LYNN — The Porthole Restaurant, the legendary eating place on the Lynnway, is set to dish its last plate of fried pickles, haddock Rockefeller, and prime rib.
“It’s been a beautiful run, but the time has come,” said Robert Gaudet, as he choked back tears. “I’m tired, I just want to relax.”
On Thursday, the 69-year-old owner sold the restaurant and the 50,460-square-foot waterfront lot to Patrick McGrath for $1.4 million.

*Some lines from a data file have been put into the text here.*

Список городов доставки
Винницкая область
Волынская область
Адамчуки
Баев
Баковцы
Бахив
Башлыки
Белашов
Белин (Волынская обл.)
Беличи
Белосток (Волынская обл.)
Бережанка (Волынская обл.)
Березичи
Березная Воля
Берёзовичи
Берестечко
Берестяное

The developer and owner of the Lynnway Mart Indoor Mall & Flea Market, said he plans to demolish the pub and build 55 luxury condominiums that will offer sweeping ocean and city views. While details have not been finalized, McGrath said the steel and glass complex will include underground parking and an outdoor swimming pool. The 1,300-square foot two-bedroom condos are expected to be priced from $600,000 to $1 million. A groundbreaking could happen in late 2019, he said.
Gaudet, a Nahant native, said he’s not sure when the Porthole will close, but expects it will be in the next few months.
“I don’t have it all figured out yet,” he said. “I am so emotionally drained and have not been able to sleep for weeks because of the pressure of knowing it will change the lives of my 60 employees.”
The Porthole’s history commenced in 1967, when his brother, Jay, bought the Blue Dolphin at Washington Street and the Lynnway for $32,000 and changed the name to the Porthole.
A few years later, the family expanded the restaurant when they bought the building next door.
“The nautical-themed restaurant was cute, but on a windy day it could have blown away,” Gaudet said.
It was taken by eminent domain in the late 1970s to make way for North Shore Community College and they moved to their current spot on the water in 1981.
Among Gaudet’s many memories include hundreds of couples who met at his pub, dated, and got married.
“I’ll be somewhere and when I mention the Porthole they’ll say ‘I met my husband or wife there,'” he said.
Over the years, developers have offered to buy the waterfront parcel. There were pitches from a hotel operator and restaurateurs, but McGrath seemed to be the best choice, he said.
“In some ways, I didn’t want to sell, but it was inevitable because running a restaurant is a hard clock to wind,” he said. “I just don’t want to spend the rest of my life doing that.”
Gaudet called the restaurant business a funny industry.
“If business is very good, you’re afraid to take time off, and if business is slow, you’re afraid to take time off. So you’re basically afraid of everything.”
He may have accidentally invented fried pickles. Gaudet recalled getting a large shipment of the wrong kind of pickles. While waiting for them to be returned, he attended a 25th anniversary party and one of the hors d’oeuvre was fried zucchini.
“The next morning, I battered the pickles and fried them,” he said. “The rest is history.”
On retirement, the Nahant native said he’s not sure what he will do.
“I could do a 100 things,” he said. “I’ll figure it out.”
Starting Tuesday, the Porthole will be open Tuesday through Sunday for lunch only and for all scheduled functions through June. Gaudet suggests customers redeem their gift cards.